EXERCISE MATERIALS:
++++++++

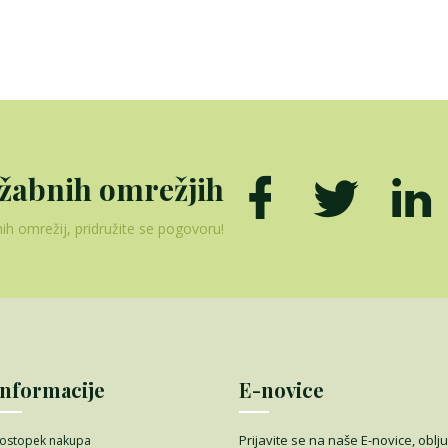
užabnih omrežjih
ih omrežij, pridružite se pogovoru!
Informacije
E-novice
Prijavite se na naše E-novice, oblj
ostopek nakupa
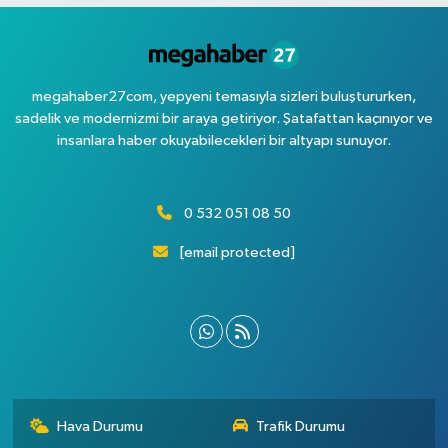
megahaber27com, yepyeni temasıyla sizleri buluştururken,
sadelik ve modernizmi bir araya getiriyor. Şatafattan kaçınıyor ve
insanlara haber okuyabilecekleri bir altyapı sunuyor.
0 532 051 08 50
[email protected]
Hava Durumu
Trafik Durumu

++++++++

WHAT IS REQUIRED:
Restate word for word every line from the one with "ih omrežij, pridružite se pogovoru!" up to and including the one with "Hava Durumu" in the records above, minus the pictures.

YOUR RESPONSE:
ih omrežij, pridružite se pogovoru!
Informacije
E-novice
Prijavite se na naše E-novice, oblj
ostopek nakupa
megahaber27com, yepyeni temasıyla sizleri buluştururken,
sadelik ve modernizmi bir araya getiriyor. Şatafattan kaçınıyor ve
insanlara haber okuyabilecekleri bir altyapı sunuyor.
0 532 051 08 50
[email protected]
Hava Durumu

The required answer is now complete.